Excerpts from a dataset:

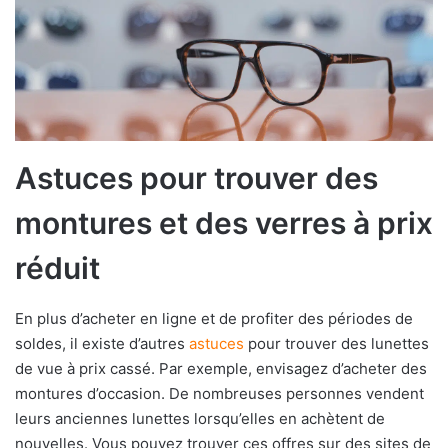
Astuces pour trouver des
montures et des verres à prix
réduit
En plus d’acheter en ligne et de profiter des périodes de
soldes, il existe d’autres
astuces
pour trouver des lunettes
de vue à prix cassé. Par exemple, envisagez d’acheter des
montures d’occasion. De nombreuses personnes vendent
leurs anciennes lunettes lorsqu’elles en achètent de
nouvelles. Vous pouvez trouver ces offres sur des sites de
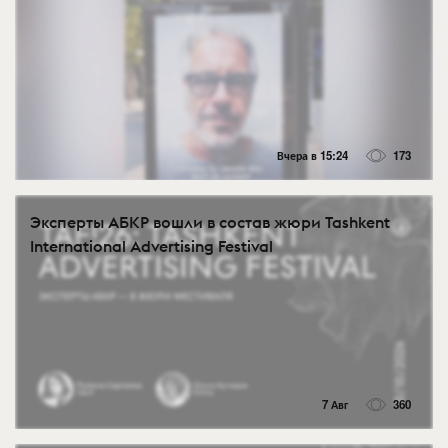
Вчера в 15:24
173
Эксперты АБКР вошли в состав жюри Tashkent
International Advertising Festival
7 Авг
360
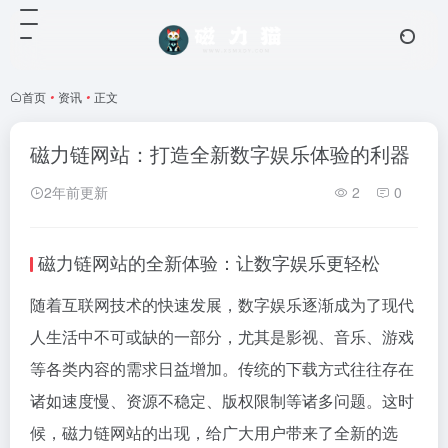
首页
•
资讯
•
正文
磁力链网站：打造全新数字娱乐体验的利器
2年前更新
2
0
磁力链网站的全新体验：让数字娱乐更轻松
随着互联网技术的快速发展，数字娱乐逐渐成为了现代
人生活中不可或缺的一部分，尤其是影视、音乐、游戏
等各类内容的需求日益增加。传统的下载方式往往存在
诸如速度慢、资源不稳定、版权限制等诸多问题。这时
候，磁力链网站的出现，给广大用户带来了全新的选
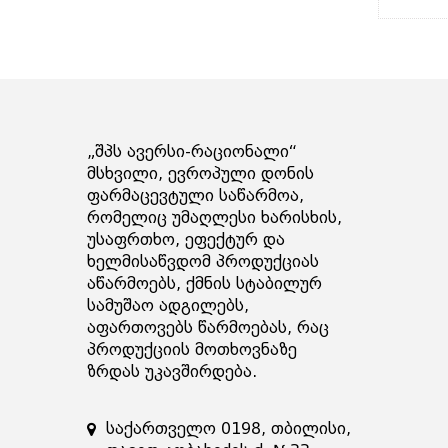
„შპს ავერსი-რაციონალი“
მსხვილი, ევროპული დონის
ფარმაცევტული საწარმოა,
რომელიც უმაღლესი ხარისხის,
უსაფრთხო, ეფექტურ და
ხელმისაწვდომ პროდუქციას
აწარმოებს, ქმნის სტაბილურ
სამუშაო ადგილებს,
აფართოვებს წარმოებას, რაც
პროდუქციის მოთხოვნაზე
ზრდას უკავშირდება.
საქართველო 0198, თბილისი,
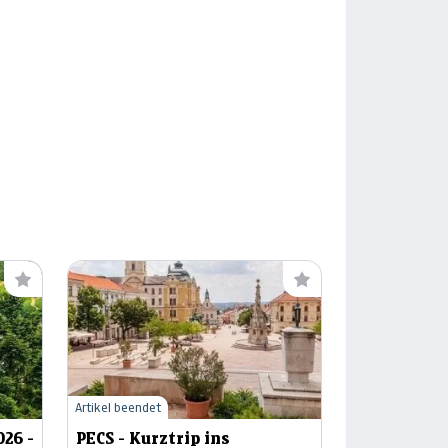
Artikel beendet
026 -
PECS - Kurztrip ins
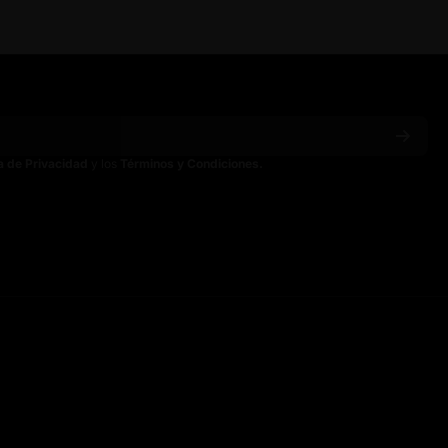
ca de Privacidad
y los
Términos y Condiciones.
ain
spainoficial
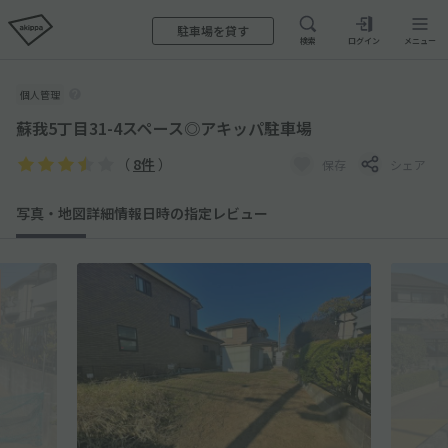
駐車場を貸す
検索
ログイン
メニュー
個人管理
蘇我5丁目31-4スペース◎アキッパ駐車場
（
8件
）
保存
シェア
写真・地図
詳細情報
日時の指定
レビュー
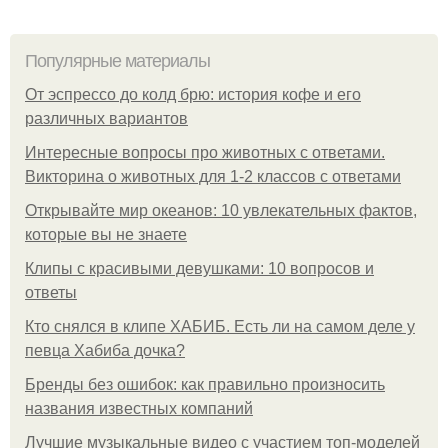
Популярные материалы
От эспрессо до колд брю: история кофе и его
различных вариантов
Интересные вопросы про животных с ответами.
Викторина о животных для 1-2 классов с ответами
Открывайте мир океанов: 10 увлекательных фактов,
которые вы не знаете
Клипы с красивыми девушками: 10 вопросов и
ответы
Кто снялся в клипе ХАБИБ. Есть ли на самом деле у
певца Хабиба дочка?
Бренды без ошибок: как правильно произносить
названия известных компаний
Лучшие музыкальные видео с участием топ-моделей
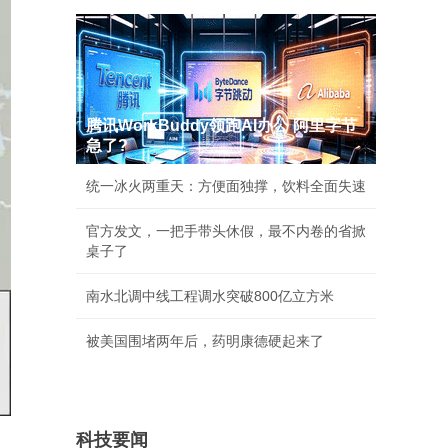
腾讯WorkBuddy领跑AI办公 阿里字节
急了?
统一冰火两重天：方便面独撑，饮料全面失速
官方发文，一把手带头休假，最不内卷的省掀
桌子了
南水北调中线工程调水突破800亿立方米
被美国围堵两年后，药明康德硬起来了
科技要闻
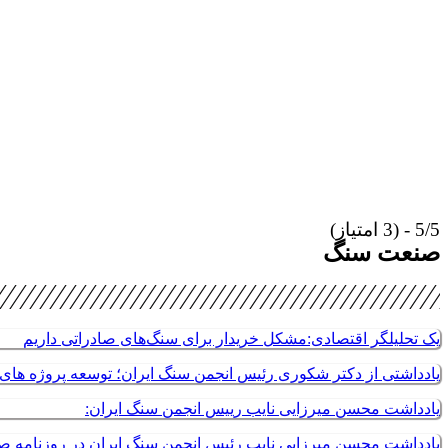
5/5 - (3 امتیاز)
صنعت سنگ
یک تحلیلگر اقتصادی:مشکل خریدار برای سنگ‌های صادراتی داریم
یادداشتی از دکتر شکوری رئیس انجمن سنگ ایران؛ توسعه پروژه های م
یادداشت محسن میرزایی نایب رییس انجمن سنگ ایران:
یادداشت محسن میرزایی نایب رئیس انجمن سنگ ایران در روزنامه 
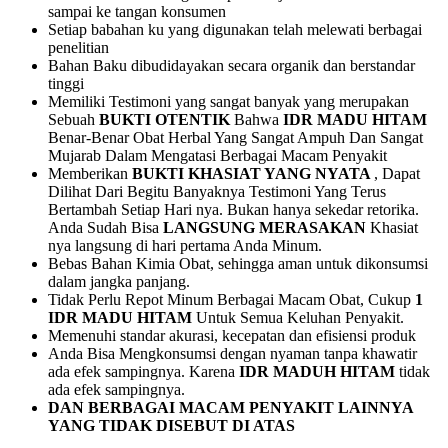
sampai ke tangan konsumen
Setiap babahan ku yang digunakan telah melewati berbagai
penelitian
Bahan Baku dibudidayakan secara organik dan berstandar
tinggi
Memiliki Testimoni yang sangat banyak yang merupakan
Sebuah
BUKTI OTENTIK
Bahwa
IDR MADU HITAM
Benar-Benar Obat Herbal Yang Sangat Ampuh Dan Sangat
Mujarab Dalam Mengatasi Berbagai Macam Penyakit
Memberikan
BUKTI KHASIAT YANG NYATA
, Dapat
Dilihat Dari Begitu Banyaknya Testimoni Yang Terus
Bertambah Setiap Hari nya. Bukan hanya sekedar retorika.
Anda Sudah Bisa
LANGSUNG MERASAKAN
Khasiat
nya langsung di hari pertama Anda Minum.
Bebas Bahan Kimia Obat, sehingga aman untuk dikonsumsi
dalam jangka panjang.
Tidak Perlu Repot Minum Berbagai Macam Obat, Cukup
1
IDR MADU HITAM
Untuk Semua Keluhan Penyakit.
Memenuhi standar akurasi, kecepatan dan efisiensi produk
Anda Bisa Mengkonsumsi dengan nyaman tanpa khawatir
ada efek sampingnya. Karena
IDR MADUH HITAM
tidak
ada efek sampingnya.
DAN BERBAGAI MACAM PENYAKIT LAINNYA
YANG TIDAK DISEBUT DI ATAS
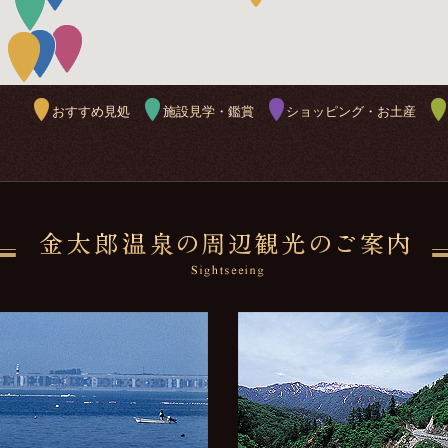
おすすめ見処
施設見学・鑑賞
ショッピング・お土産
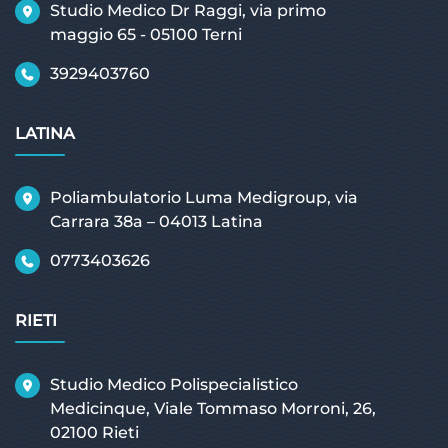
Studio Medico Dr Raggi, via primo
maggio 65 - 05100 Terni
3929403760
LATINA
Poliambulatorio Luma Medigroup, via
Carrara 38a – 04013 Latina
0773403626
RIETI
Studio Medico Polispecialistico
Medicinque, Viale Tommaso Morroni, 26,
02100 Rieti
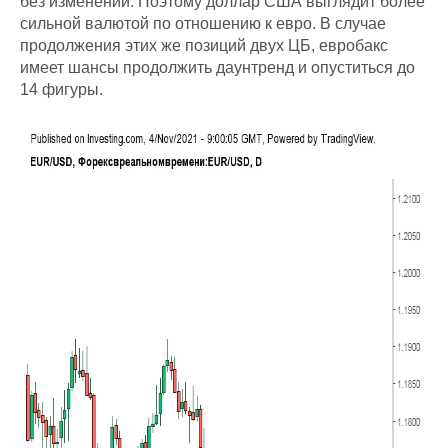
без изменений. Поэтому доллар США выглядит более
сильной валютой по отношению к евро. В случае
продолжения этих же позиций двух ЦБ, евробакс
имеет шансы продолжить даунтренд и опуститься до
14 фигуры.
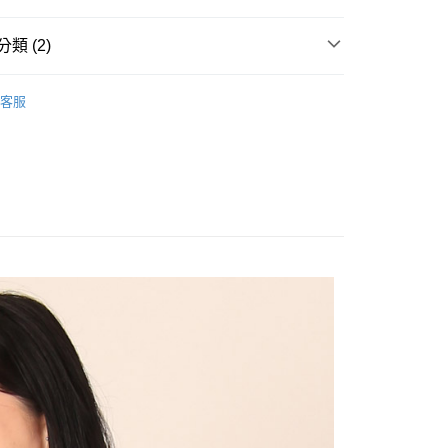
類 (2)
客服
assic Plaid
家取貨
0，滿NT$1,000(含以上)免運費
1取貨
0，滿NT$1,000(含以上)免運費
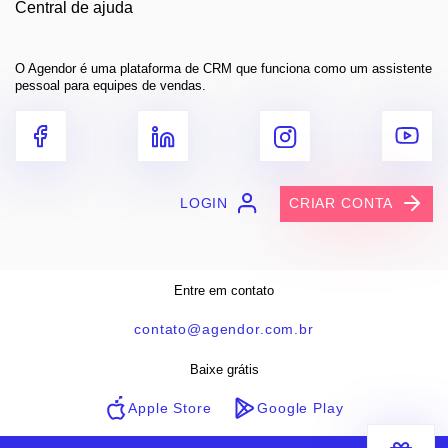
Central de ajuda
O Agendor é uma plataforma de CRM que funciona como um assistente
pessoal para equipes de vendas.
LOGIN
CRIAR CONTA
Entre em contato
contato@agendor.com.br
Baixe grátis
Apple Store
Google Play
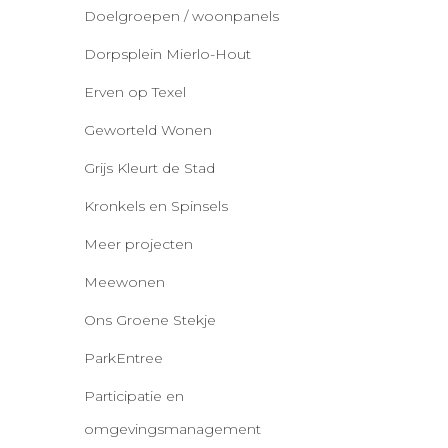
Doelgroepen / woonpanels
Dorpsplein Mierlo-Hout
Erven op Texel
Geworteld Wonen
Grijs Kleurt de Stad
Kronkels en Spinsels
Meer projecten
Meewonen
Ons Groene Stekje
ParkEntree
Participatie en
omgevingsmanagement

• [Exercise]:
Output the data above in full. Skip every picture.

• [Solution to this task]:
Astuces pour trouver des
montures et des verres à prix
réduit
En plus d’acheter en ligne et de profiter des périodes de
soldes, il existe d’autres
astuces
pour trouver des lunettes
de vue à prix cassé. Par exemple, envisagez d’acheter des
montures d’occasion. De nombreuses personnes vendent
leurs anciennes lunettes lorsqu’elles en achètent de
nouvelles. Vous pouvez trouver ces offres sur des sites de
Вчера в 15:24
173
Эксперты АБКР вошли в состав жюри Tashkent
International Advertising Festival
7 Авг
360
首页
•
资讯
•
正文
磁力链网站：打造全新数字娱乐体验的利器
2年前更新
2
0
磁力链网站的全新体验：让数字娱乐更轻松
随着互联网技术的快速发展，数字娱乐逐渐成为了现代
人生活中不可或缺的一部分，尤其是影视、音乐、游戏
等各类内容的需求日益增加。传统的下载方式往往存在
诸如速度慢、资源不稳定、版权限制等诸多问题。这时
候，磁力链网站的出现，给广大用户带来了全新的选
„შპს ავერსი-რაციონალი“
მსხვილი, ევროპული დონის
ფარმაცევტული საწარმოა,
რომელიც უმაღლესი ხარისხის,
უსაფრთხო, ეფექტურ და
ხელმისაწვდომ პროდუქციას
აწარმოებს, ქმნის სტაბილურ
სამუშაო ადგილებს,
აფართოვებს წარმოებას, რაც
პროდუქციის მოთხოვნაზე
ზრდას უკავშირდება.
საქართველო 0198, თბილისი,
Artikel beendet
026 -
PECS - Kurztrip ins
ca de Privacidad
y los
Términos y Condiciones.
ain
spainoficial
駐車場を貸す
検索
ログイン
メニュー
個人管理
蘇我5丁目31-4スペース◎アキッパ駐車場
（
8件
）
保存
シェア
写真・地図
詳細情報
日時の指定
レビュー
Популярные материалы
От эспрессо до колд брю: история кофе и его
различных вариантов
Интересные вопросы про животных с ответами.
Викторина о животных для 1-2 классов с ответами
Открывайте мир океанов: 10 увлекательных фактов,
которые вы не знаете
Клипы с красивыми девушками: 10 вопросов и
ответы
Кто снялся в клипе ХАБИБ. Есть ли на самом деле у
певца Хабиба дочка?
Бренды без ошибок: как правильно произносить
названия известных компаний
Лучшие музыкальные видео с участием топ-моделей
腾讯WorkBuddy领跑AI办公 阿里字节
急了?
统一冰火两重天：方便面独撑，饮料全面失速
官方发文，一把手带头休假，最不内卷的省掀
桌子了
南水北调中线工程调水突破800亿立方米
被美国围堵两年后，药明康德硬起来了
科技要闻
5/5 - (3 امتیاز)
صنعت سنگ
یک تحلیلگر اقتصادی:مشکل خریدار برای سنگ‌های صادراتی داریم
یادداشتی از دکتر شکوری رئیس انجمن سنگ ایران؛ توسعه پروژه های م
یادداشت محسن میرزایی نایب رییس انجمن سنگ ایران:
یادداشت محسن میرزایی نایب رئیس انجمن سنگ ایران در روزنامه 
sampai ke tangan konsumen
Setiap babahan ku yang digunakan telah melewati berbagai
penelitian
Bahan Baku dibudidayakan secara organik dan berstandar
tinggi
Memiliki Testimoni yang sangat banyak yang merupakan
Sebuah
BUKTI OTENTIK
Bahwa
IDR MADU HITAM
Benar-Benar Obat Herbal Yang Sangat Ampuh Dan Sangat
Mujarab Dalam Mengatasi Berbagai Macam Penyakit
Memberikan
BUKTI KHASIAT YANG NYATA
, Dapat
Dilihat Dari Begitu Banyaknya Testimoni Yang Terus
Bertambah Setiap Hari nya. Bukan hanya sekedar retorika.
Anda Sudah Bisa
LANGSUNG MERASAKAN
Khasiat
nya langsung di hari pertama Anda Minum.
Bebas Bahan Kimia Obat, sehingga aman untuk dikonsumsi
dalam jangka panjang.
Tidak Perlu Repot Minum Berbagai Macam Obat, Cukup
1
IDR MADU HITAM
Untuk Semua Keluhan Penyakit.
Memenuhi standar akurasi, kecepatan dan efisiensi produk
Anda Bisa Mengkonsumsi dengan nyaman tanpa khawatir
ada efek sampingnya. Karena
IDR MADUH HITAM
tidak
ada efek sampingnya.
DAN BERBAGAI MACAM PENYAKIT LAINNYA
YANG TIDAK DISEBUT DI ATAS
おすすめ見処
施設見学・鑑賞
ショッピング・お土産
Studio Medico Dr Raggi, via primo
maggio 65 - 05100 Terni
3929403760
LATINA
Poliambulatorio Luma Medigroup, via
Carrara 38a – 04013 Latina
0773403626
RIETI
Studio Medico Polispecialistico
Medicinque, Viale Tommaso Morroni, 26,
02100 Rieti
без изменений. Поэтому доллар США выглядит более
сильной валютой по отношению к евро. В случае
продолжения этих же позиций двух ЦБ, евробакс
имеет шансы продолжить даунтренд и опуститься до
14 фигуры.
類 (2)
客服
assic Plaid
家取貨
0，滿NT$1,000(含以上)免運費
1取貨
0，滿NT$1,000(含以上)免運費
Central de ajuda
O Agendor é uma plataforma de CRM que funciona como um assistente
pessoal para equipes de vendas.
LOGIN
CRIAR CONTA
Entre em contato
contato@agendor.com.br
Baixe grátis
Apple Store
Google Play
Doelgroepen / woonpanels
Dorpsplein Mierlo-Hout
Erven op Texel
Geworteld Wonen
Grijs Kleurt de Stad
Kronkels en Spinsels
Meer projecten
Meewonen
Ons Groene Stekje
ParkEntree
Participatie en
omgevingsmanagement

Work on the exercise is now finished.